Florida Taxation and Budget Reform Commission

Agency overview
- Formed: 1988; 37 years ago
- Preceding agency: Florida Tax Commission;
- Type: State agency
- Jurisdiction: Government of Florida
- Headquarters: Tallahassee, Florida, U.S.
- Parent agency: Florida Cabinet

= Florida Taxation and Budget Reform Commission =

Government commission in Florida

The Florida Taxation and Budget Reform Commission (TBRC) is a state commission of Florida established by the Florida Constitution to examine the state's budgetary process, revenue needs, expenditure processes, and tax structure. The commission also oversees governmental productivity and efficiency.

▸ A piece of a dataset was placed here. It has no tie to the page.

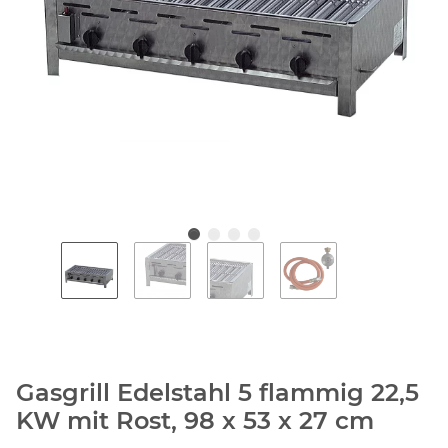
Gasgrill Edelstahl 5 flammig 22,5
KW mit Rost, 98 x 53 x 27 cm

The commission was formed as the successor to the Florida Tax Commission, established during the tenure of Governor Bob Graham.

==Structure==
===Membership===
The commission has 25 appointed members:
- 11 members appointed by the governor and who are not current members of the Florida Legislature
- Seven members appointed by the speaker of the House and who are not current members of the state legislature
- Seven members appointed by the president of the Senate and who are not current members of the state legislature
- Four non-voting ex-officio members who are current members of the state legislature:
  - Two appointed by the speaker of the House (one being a member of the minority party in the Florida House of Representatives)
  - Two appointed by the president of the Senate (one being a member of the minority party in the Florida Senate)

== Responsibility==
The Florida Constitution requires the TBRC to convene every 20 years on the following schedule: 2007, 2027, 2047, 2067, and so on.

===The commission is charged with examining===
- The state budgetary process
- State revenue needs and expenditure processes
- The appropriateness and efficiency of the state's tax structure
- The state's revenue-raising capabilities
- The state's constitutional limitations on taxation and expenditures

The commission must review policies related to the government's ability to tax and fund governmental operations over the next 20-year period and determine methods for raising revenue for the state. The commission is charged with reviewing the state's comprehensive planning, budgeting, and needs assessment processes and determining "whether the resulting information adequately supports a strategic decision-making process."